HMS Illustrious, with her helicopters and her frigates were west of that point, and representing the last line of ASW ships that the soviets had to get past before they reached the shipping lanes. Of course the ships would not pack up and go home if any leaked through, but this was their best chance at stopping the threat against the convoys.
‘Trident Eight Four’, a RAF Nimrod MR2P out of Kinloss, via refuelling in the Faeroes, had expended its load of sonar buoys and been relieved by a Portuguese P-3 Orion in order to return to the tiny islands and reload. They were now five minutes out, with a full load once more when one of the operators got a contact.
“Pilot, faint surface contact, bearing three two seven… range eleven thousand.”
The news that the submarines, or at some of them could shoot back, had come as an unwelcome surprise for the crews, and until such time as a defence could be devised, the crews were trying all manner of things to fox the submarines. The pilot of Trident Eight Four put the nose down, at the same time as throttling back to reduce the aircraft’s heat signature, and in the back a crewmember got ready some magnesium flares, in preparation to eject them should anything nasty be awaiting the aircraft.
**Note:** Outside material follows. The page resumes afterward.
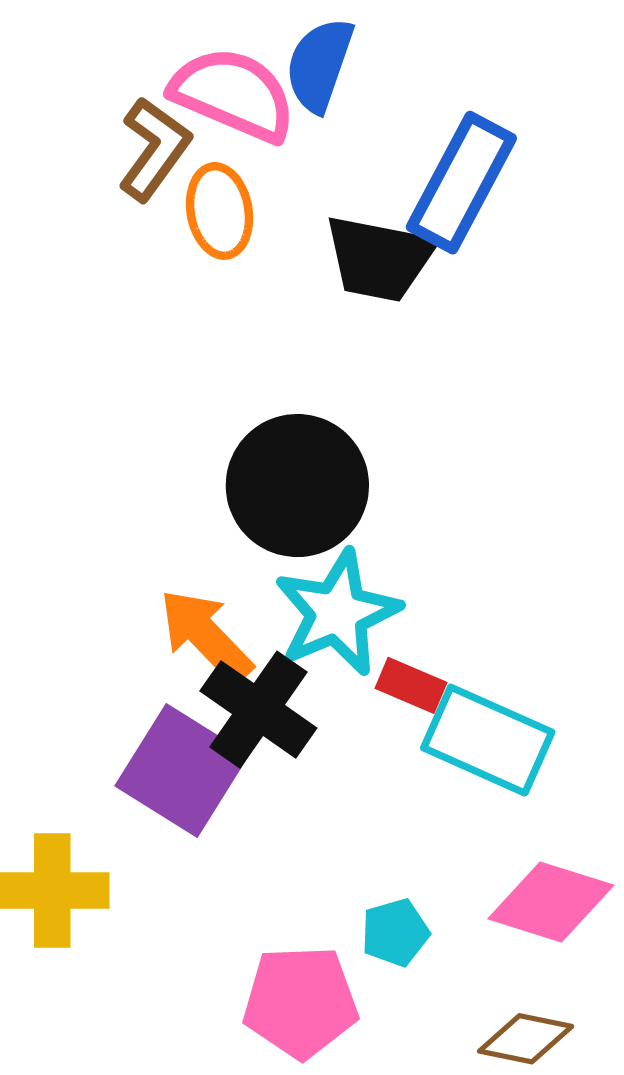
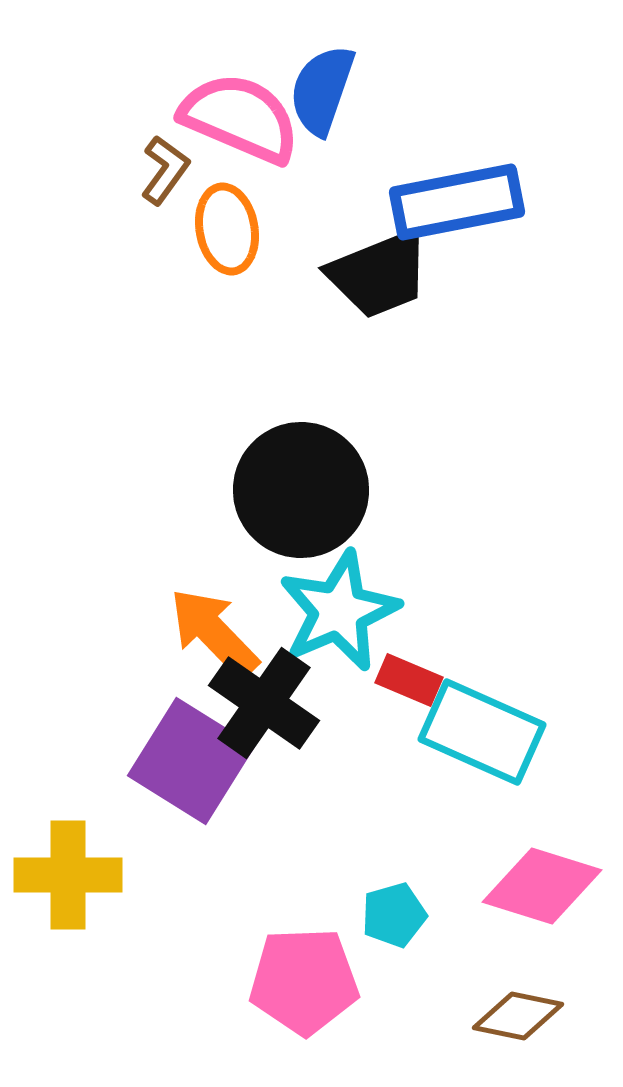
brown L-shape: (154, 149) -> (165, 170), size x0.7
blue rectangle: (461, 183) -> (457, 202), turned 51
black trapezoid: (379, 258) -> (379, 274), turned -33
The Portuguese P-3 had also detected what was in fact a snorkel, and the Orion was much closer.
They watched the Orion on radar as it began its run, and then the P-3s track vanished, without any warning whatsoever. The only thing the Nimrods pilot could be reasonably sure of was that if it had been a missile it had not come from the radar target, it was too far away. He noted the position that the Orion had disappeared, and swept in on the same line, but dropping a torpedo a mile short of that position. The Nimrod was dropping flares every few seconds, and the big aircraft banked hard after releasing, which probably saved all their lives.
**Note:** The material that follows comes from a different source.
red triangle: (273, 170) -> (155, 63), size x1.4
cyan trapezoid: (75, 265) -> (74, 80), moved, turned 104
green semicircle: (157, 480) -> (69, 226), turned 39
They had inadvertently turned toward the undetected Whiskey class boat, and the aircraft’s bulk masked the heat signature of the four BMW/Rolls-Royce BR 710 turbofan engines, and the launched-at-depth air defence missile curved down to follow the last flare ejected by the Nimrod crewman. At only 100 feet altitude when it ignited, the flares life was very limited, but the heat-seeking missile followed it down and impacted with the sea.
Aboard the Whiskey, the LAD mast was retracted when the Nimrods Stingray torpedo was detected and following Russian Naval doctrine the diesel boat went to flank speed, turning towards the threat. The theory was that if they closed the distance quickly, the torpedo may not have had sufficient time to arm itself, but the Stingray was armed the moment its drogue chute detached from its anchor point at the weapons stern. The warheads and fuel in the Whiskeys torpedoes, sitting on racks in the forward torpedo room blew when the Stingray detonated on the submarines bow. Trident Eight Four had circled around, still ejecting flares manually and they saw the sea heave upward in a tall pillar of angry water. As the column of water subsided, the Whiskeys stern broke the surface with its propellers still turning as it rose vertically from below the surface for a moment, before disappearing back into the depths.
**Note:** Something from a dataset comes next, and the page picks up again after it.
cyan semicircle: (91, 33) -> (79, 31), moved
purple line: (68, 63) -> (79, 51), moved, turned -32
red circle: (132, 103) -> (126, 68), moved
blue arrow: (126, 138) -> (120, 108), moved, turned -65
The sound of the concussion warned the snorkelling Kilo, which now sought to get below the thermal layer where the sonar returns from any buoys dropped by the hunters would be distorted. However, the Nimrods pilot was confident that they had a good enough fix without dropping buoys, and the aircraft’s bomb-bay opened as the aircraft swept in, another Mk-50 dropped clear and splashed into the cold sea. The Nimrod was on a roll, three minutes later the Kilo surfaced; wallowing in the waves as the crew took to inflatable life rafts.